As you consider the integration model for PrivateLink, you must also consider how you’ll manage cost as part of this experience. With PrivateLink, the cost of adding an endpoint to a solution is viewed as separate from the cost of enabling a new integration between a given consumer and your PrivateLink endpoint. Each separate connection that is made to a PrivateLink endpoint incurs its own cost.

This cost model raises interesting questions for SaaS providers. If, for example, the integration is requested by a SaaS tenant, these costs could be passed along directly to the tenant that has enabled the integration.

There will also be scenarios where SaaS providers want to limit a tenant’s awareness of these costs. In this model, a SaaS provider would have to provision the connection using an account of their own and absorb this as part of their AWS costs.
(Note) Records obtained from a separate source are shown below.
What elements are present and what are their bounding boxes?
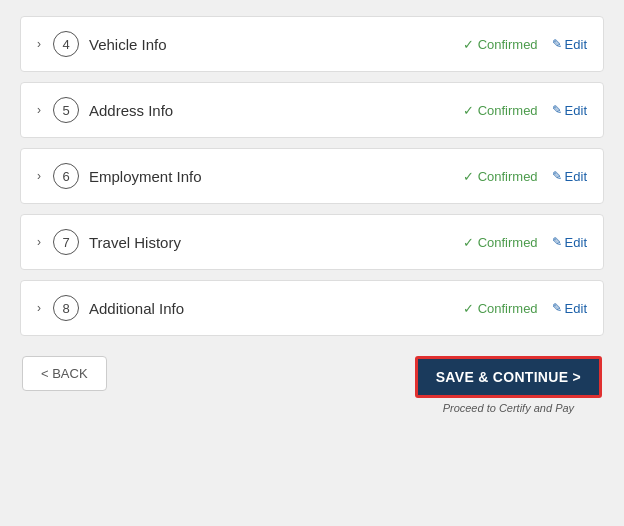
edit-button-7[interactable]: ✎ Edit (552, 235, 587, 250)
step-title-8: Additional Info (89, 300, 184, 317)
back-button[interactable]: < BACK (22, 356, 107, 391)
step-right-6: ✓ Confirmed ✎ Edit (463, 169, 587, 184)
edit-icon-7: ✎ (552, 235, 562, 249)
edit-button-5[interactable]: ✎ Edit (552, 103, 587, 118)
check-icon-7: ✓ (463, 235, 474, 250)
chevron-icon-6: › (37, 169, 41, 183)
step-card-6: › 6 Employment Info ✓ Confirmed ✎ Edit (20, 148, 604, 204)
confirmed-badge-5: ✓ Confirmed (463, 103, 538, 118)
step-title-4: Vehicle Info (89, 36, 167, 53)
step-number-8: 8 (53, 295, 79, 321)
page-container: › 4 Vehicle Info ✓ Confirmed ✎ Edit › 5 … (0, 0, 624, 526)
step-left-8: › 8 Additional Info (37, 295, 184, 321)
edit-icon-6: ✎ (552, 169, 562, 183)
step-title-5: Address Info (89, 102, 173, 119)
back-label: < BACK (41, 366, 88, 381)
edit-icon-5: ✎ (552, 103, 562, 117)
check-icon-5: ✓ (463, 103, 474, 118)
step-right-5: ✓ Confirmed ✎ Edit (463, 103, 587, 118)
step-left-7: › 7 Travel History (37, 229, 181, 255)
step-left-6: › 6 Employment Info (37, 163, 202, 189)
chevron-icon-8: › (37, 301, 41, 315)
step-title-6: Employment Info (89, 168, 202, 185)
step-right-8: ✓ Confirmed ✎ Edit (463, 301, 587, 316)
step-number-5: 5 (53, 97, 79, 123)
confirmed-badge-6: ✓ Confirmed (463, 169, 538, 184)
step-left-4: › 4 Vehicle Info (37, 31, 167, 57)
step-left-5: › 5 Address Info (37, 97, 173, 123)
edit-button-6[interactable]: ✎ Edit (552, 169, 587, 184)
edit-icon-8: ✎ (552, 301, 562, 315)
check-icon-4: ✓ (463, 37, 474, 52)
step-number-7: 7 (53, 229, 79, 255)
save-continue-label: SAVE & CONTINUE > (436, 369, 581, 385)
save-continue-wrapper: SAVE & CONTINUE > Proceed to Certify and… (415, 356, 602, 414)
confirmed-badge-7: ✓ Confirmed (463, 235, 538, 250)
step-title-7: Travel History (89, 234, 181, 251)
step-right-7: ✓ Confirmed ✎ Edit (463, 235, 587, 250)
confirmed-badge-4: ✓ Confirmed (463, 37, 538, 52)
edit-icon-4: ✎ (552, 37, 562, 51)
chevron-icon-7: › (37, 235, 41, 249)
chevron-icon-5: › (37, 103, 41, 117)
step-card-8: › 8 Additional Info ✓ Confirmed ✎ Edit (20, 280, 604, 336)
step-card-4: › 4 Vehicle Info ✓ Confirmed ✎ Edit (20, 16, 604, 72)
chevron-icon-4: › (37, 37, 41, 51)
steps-container: › 4 Vehicle Info ✓ Confirmed ✎ Edit › 5 … (20, 16, 604, 346)
step-right-4: ✓ Confirmed ✎ Edit (463, 37, 587, 52)
bottom-bar: < BACK SAVE & CONTINUE > Proceed to Cert… (20, 356, 604, 414)
confirmed-badge-8: ✓ Confirmed (463, 301, 538, 316)
check-icon-6: ✓ (463, 169, 474, 184)
save-continue-button[interactable]: SAVE & CONTINUE > (415, 356, 602, 398)
step-card-5: › 5 Address Info ✓ Confirmed ✎ Edit (20, 82, 604, 138)
check-icon-8: ✓ (463, 301, 474, 316)
edit-button-8[interactable]: ✎ Edit (552, 301, 587, 316)
step-card-7: › 7 Travel History ✓ Confirmed ✎ Edit (20, 214, 604, 270)
edit-button-4[interactable]: ✎ Edit (552, 37, 587, 52)
step-number-6: 6 (53, 163, 79, 189)
proceed-text: Proceed to Certify and Pay (443, 402, 574, 414)
step-number-4: 4 (53, 31, 79, 57)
The key here is that you should factor this cost model into your design. If you expect to make these costs transparent to you tenants, you’ll want to determine how this might influence your overall SaaS tiering and cost model.

One-Way Flow

In looking at the scenarios described above, you’ll notice that each of the diagrams represent the network flow as a one-way path into a PrivateLink enabled service. This is intentional and fundamental to achieving the goals of PrivateLink. However, it’s important to note that some integration patterns you may be considering could rely on a two-way integration model.

Getting Started

Hopefully, this post gives you a good sense of some of the key areas where AWS PrivateLink can influence the architecture and integration models of your SaaS solutions. The simplicity, security, performance, and compliance aspects of PrivateLink open up new models for discovering and integrating SaaS solutions on AWS.

For some, PrivateLink will solve fundamental integration and management problems. For others, it may also represent an opportunity to create a more appealing model for building integrations with other SaaS products that, previously, may not have been achievable.